Duplicate string values
Spoiler: this change reduced heap usage from 570 MB to 167 MB.
This first improvement sparked my interest. What other easy optimizations can we make?
Let’s take a look at an example measurement:
{
"id": 280847321,
"spark_version": "1.6.0",
"zinnia_version": "0.15.0",
"participant_address": "0x000000000000000000000000000000000000dEaD",
"finished_at": "2023-12-11T08:31:00.157Z",
"timeout": false,
"start_at": "2023-12-11T08:30:29.947Z",
"status_code": 502,
"first_byte_at": null,
"end_at": "2023-12-11T08:30:59.954Z",
"byte_length": 0,
"attestation": null,
"inet_group": "uWJAEcUyzouo",
"car_too_large": false,
"cid": "QmU4P3dfgDHUJ8GUREND2p3hH6T7hsQiPL9NrHs5T86NAp",
"provider_address": "/ip4/127.0.0.1/tcp/8080/http",
"protocol": "http"
}
Setting aside timestamps, most of the string properties can contain only a small number of possible values; each value is repeated many times in different measurements. For example, we pick 4000 different CIDs to test every round. With 100k measurements submitted per round, there are, on average, 10,000 measurements for the same CID.
Here comes the question: how does V8 (the JavaScript runtime in Node.js) represent strings? If two object properties hold the same string value, how many copies of the string’s bytes are stored in the memory? The answer seems to be two copies.
Aside: I guess this makes sense - most applications don’t have that many duplicate string values. The cost of maintaining a lookup table would outweigh the benefits of memory savings.
Using the knowledge about the specific usage patterns of our application, we can trade additional CPU load for less memory usage and implement a lookup table ourselves. The idea is simple: whenever we encounter a new string coming from the parsed JSON data, check if we have seen it before. If yes, replace the new string value with a pointer to the same string we have seen before.
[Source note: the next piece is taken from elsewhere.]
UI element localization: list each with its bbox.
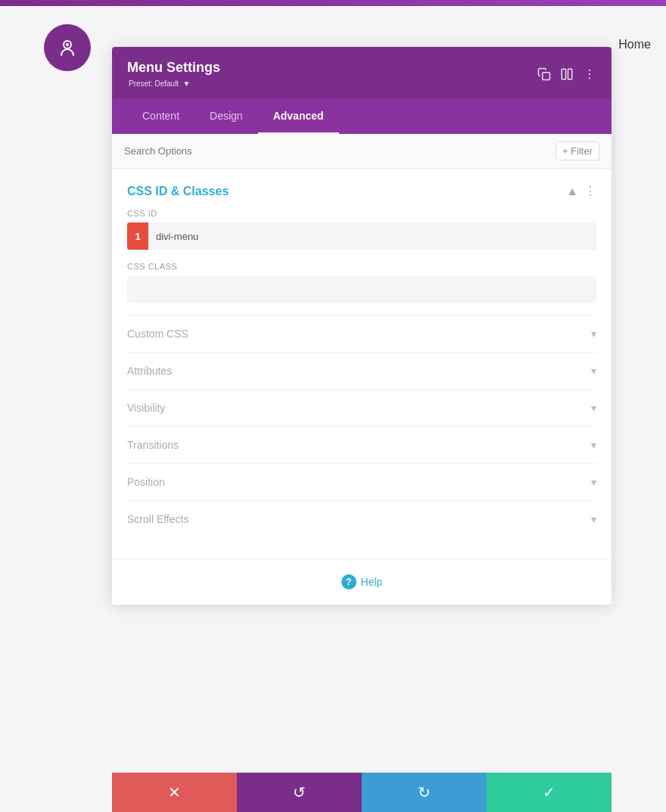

This solution has one fantastic property: we don’t need to change any code reading the measurement objects; only the ingestion part needs changing. But, there is also an essential requirement: we must never mutate these string values.
Here is a code snippet illustrating the algorithm:
const knownStrings = new Map();
function pointerize(str) {
if (str === undefined || str === null) return str;
const found = knownStrings.get(str);
if (found !== undefined) return found;
knownStrings.set(str, str);
return str;
}
// usage in Measurement constructor
this.cid = pointerize(m.cid);
this.provider_address = pointerize(m.provider_address);
this.protocol = pointerize(m.protocol);
// etc.
This change reduced our memory usage from 70% - the heapTotal
metric went down from 570 MB to 167 MB. You can find more details in the pull request filecoin-station/spark-evaluate#86.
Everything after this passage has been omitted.